The cage must be of the appropriate size for the breed when it is fully grown, allowing room to manoeuvre and stretch. To the dog the cage represents a ‘den’, a safe warm environment where they can relax and sleep overnight. If the cage door is left open a dog will often choose to go in of their own free will. The cage should contain bedding, a toy (usually toys!) and water.
We always advise that bedding should cover the whole of the crate floor. Initially a puppy will get out of their crate overnight and toilet on a puppy pad. After a couple of weeks you are then able to shut the crate door and pup will hold themselves until you let them out first thing. This aids house training and you can utilise the crate if you have go out for an hour or so, knowing pup will hold themselves until you return. If you buy a large crate and provide a puppy pad in the crate you are encouraging your puppy to toilet in there, which will distress them and not help with the ultimate goal of house training.
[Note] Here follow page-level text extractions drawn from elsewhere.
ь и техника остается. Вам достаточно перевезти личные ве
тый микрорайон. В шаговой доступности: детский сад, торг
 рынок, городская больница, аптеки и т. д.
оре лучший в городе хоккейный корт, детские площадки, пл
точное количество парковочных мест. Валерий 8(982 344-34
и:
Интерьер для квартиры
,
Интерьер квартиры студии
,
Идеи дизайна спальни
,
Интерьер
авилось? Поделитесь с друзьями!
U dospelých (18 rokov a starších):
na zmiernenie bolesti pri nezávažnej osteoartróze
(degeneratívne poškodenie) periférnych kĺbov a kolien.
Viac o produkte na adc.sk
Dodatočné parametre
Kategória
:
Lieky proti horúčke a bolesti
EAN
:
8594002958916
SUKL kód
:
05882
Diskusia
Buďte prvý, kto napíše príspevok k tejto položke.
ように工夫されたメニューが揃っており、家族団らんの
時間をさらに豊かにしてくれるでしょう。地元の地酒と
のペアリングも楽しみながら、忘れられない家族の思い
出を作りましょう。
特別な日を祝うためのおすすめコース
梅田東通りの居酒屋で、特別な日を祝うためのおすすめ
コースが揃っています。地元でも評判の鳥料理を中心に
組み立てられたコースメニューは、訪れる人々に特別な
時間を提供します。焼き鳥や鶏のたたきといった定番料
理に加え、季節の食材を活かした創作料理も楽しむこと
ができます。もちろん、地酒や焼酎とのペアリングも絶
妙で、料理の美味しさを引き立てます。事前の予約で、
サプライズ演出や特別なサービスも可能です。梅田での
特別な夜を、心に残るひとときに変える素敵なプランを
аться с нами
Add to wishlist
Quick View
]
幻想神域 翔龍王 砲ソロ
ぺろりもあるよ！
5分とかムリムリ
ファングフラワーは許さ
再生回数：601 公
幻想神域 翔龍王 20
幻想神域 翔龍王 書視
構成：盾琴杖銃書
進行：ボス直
Cages can also help to prevent chewing, especially while your puppy is teething and can be used as a valuable aid- but not a replacement to training! Caged puppies often settle better at night, as they feel more secure and provide a quiet haven for a dog, especially in a busy household.
Cages can be taken with you when you travel as they are collapsible and transportable. Taking your dog’s ‘home’ with you can put your dog at ease. This is especially important if your dog has to stay a night at a veterinary practice or kennels.